DevConMru – Backup in the cloud for the Paranoid by

At Hackers Mauritius we work on several projects and code for fun. One of the interesting project we have look at is an application called Tarsnap which is use to perform secure backup on the cloud. At Hackers Mauritius, myself (@TheTunnelix) and Codarren (@Devildron) recently send codes to Tarsnap and same were approved. Thats really cool when someone's code is approved and used world wide by thousand of companies. Thanks to Selven (@eldergod) and Loganaden (@loganaden_42 ) who are the creators of Hackers Mauritius who inpired us. Today, i have the privilege to speak on Tarsnap at the DevConMru 2016 which was held at Voila hotel, Bagatelle. On reaching there, i was impressed on the number of people already waiting inside the conference room who were curious about Tarsnap. Some were entrepreneurs whilst others were students. I should say around 30 people attended the conference. Since it was a sunday at 11:30 am, Selven did not hesitate to bring some beer to the little crowd present there. I was busy setting up my laptop for the presentation.

As usual i like to get the attention of my audience before the presentation. My first slide showed the logo of Tarsnap upside down.

Screenshot from 2016-05-22 19-05-41

Everyone was turning their head and making the effort to read the content. And here we go. I noticed that they are all ready and curious about it.

Check out the Slide here. Please wait some minutes. Its loading..
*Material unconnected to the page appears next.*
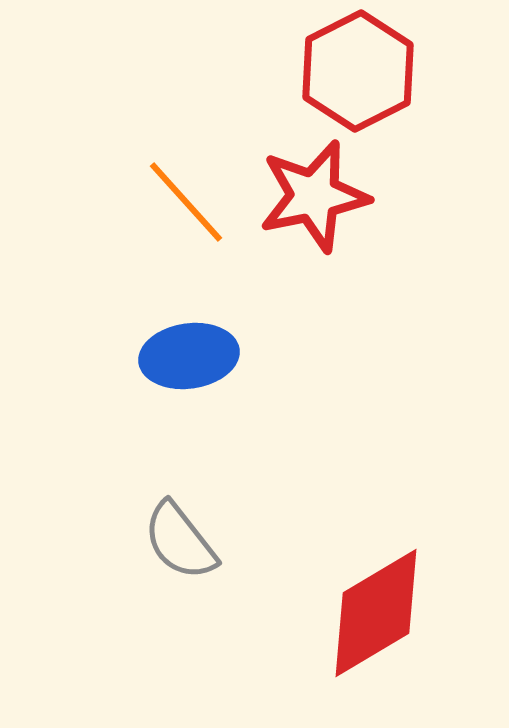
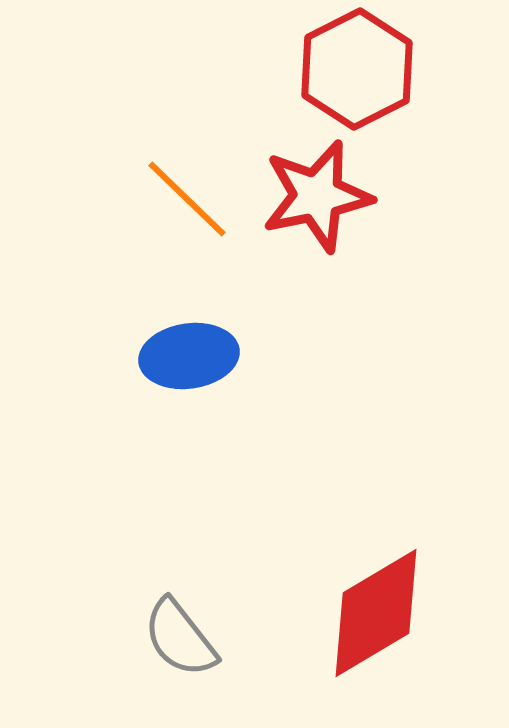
red hexagon: moved 1 px left, 2 px up
red star: moved 3 px right
orange line: moved 1 px right, 3 px up; rotated 4 degrees counterclockwise
gray semicircle: moved 97 px down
The basics of Tarsnap were explained. Tarsnap take streams of archive data and splits then into variable-length blocks. Those blocks are compared and any duplicate blocks are removed. Data de-duplication happens before its uploaded to the Tarsnap server. Tarsnap does not create Temporary files but instead create a cache file on the client. The cache file is the files that are being back up to the Tarsnap server. After deduplication, the data is then compressed, encrypted, signed and send to the Tarsnap server. I also explained that the archived are saved on an Amazon S3 with EC2 server to handle it. Another interesting point raised was the concept of Tarsnap which uses smart Rsync-like block oriented snapshot operations that upload only data which is charged to minimise transmission costs. One does not need to trus any vendor cryptographic claims and you have full access to the source codes which uses open-source libraries and industry vetted protocols such as RSA, AES and SHA.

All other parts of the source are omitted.